THE BATTLE OF TANGA, 2-3 November 1914

  1. Called the "Battle of the Bees" because of bees disturbed by the action, was the blundered attempt by the British Indian Army to capture German East Africa (present-day Tanzania) during World War I. It was the first major event in the war in Africa where a small German force managed to defeat a much larger British force. Tanga,is situated only 80km south of the Kenyan border on the coast, General Aitken was in command of the Indian Expeditionary Force B which landed on the beaches on 2 Nov 1914. Brig. General Richard Wapshare was in command of the 27th Bangalore Brigade which consisted of one British and three Indian Battalions. Sadly there had been no reconnaissance and the Naval support was too far off shore.

  2. The German force was under the command of Col. Paul von Lettow Vorbeck who was the son of a General. He had received a sound military education in Germany and he had also had a lot of experience. The British suffered 817 casualties before retreating and the German force only 148. The German Askaris had been better trained than the Indian troops and the only British officer with experience was the remarkable Richard Minerzhagen who was extremely capable and experienced in the African bush.

THE BATTLE OF JASSIN, 18 -19 January 1915

British Plans
The initial December 1914 British plans were created by Major-General Wapshare to alleviate the refugee problem that had been created by the German raids along the border. By the end of November it was estimated that there were more than 5000 refugees sheltered and fed by the British Colonial Office. To stabilize this situation, General Wapshare deloyed a force of 1800 soldiers, with six machineguns, under Brigadier General Tighe into the Umba area that included Jassin. This included a half battalion (two double companies) of the 101st Grenadiers, a half battalion of the Jind Imperial Service Infantry, the 2/Jammu and Kashmir Battalion, “B” and “D” Companies of the 3rd K.A.R., Wavell’s Arab Company, the Scouts Company composed of mixed Indians and Arabs, two machinegun sections, and the 28th R.A. Mountain Battery. Evidently the 2/Jammu and Kashmir Battalion had been refitted with a machinegun section to replace the machineguns abandoned earlier at Tanga.

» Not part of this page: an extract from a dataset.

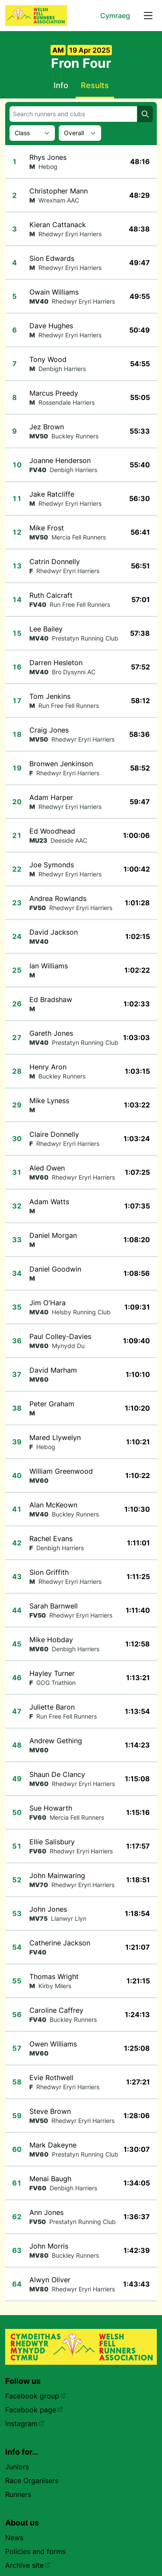  What do you see at coordinates (46, 527) in the screenshot?
I see `Mike Frost` at bounding box center [46, 527].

These troops were deployed by 27 December in advanced posts on the south bank of the UmbaRiver with the largest concentrations at Jassin, Samanya, and Bwago Macho. General Tighe placed three companies at Jassin, four companies at Samanya, and four companies of the 101st Grenadiers, Wavell’s Arab Company, and a machinegun section at Bwago Macho. Lieutenant Jone’s Scout Company patrolled the upper Mwena. The main force was camped at Umba Camp as a “fire brigade” that could move rapidly to reinforce any of the posts should these be attacked and hopefully decide the action.

from the notes of Richard Meinertzhagen. ....(a kind of Great War Rambo)

General Aitken was replaced, although he was exonerated for the Tanga fiasco. His replacement General Wapshare ‘Wappy’, was a nice old boy but ‘devoid of military knowledge’ and also not in the same league as Von Lettow-Vorbeck, the German commander. General Wapshare proved to be a positive danger because he was so indecisive and downright useless as a commander. His pleasant nature saved him from outright rejection, but he was quickly replaced by General Tighe.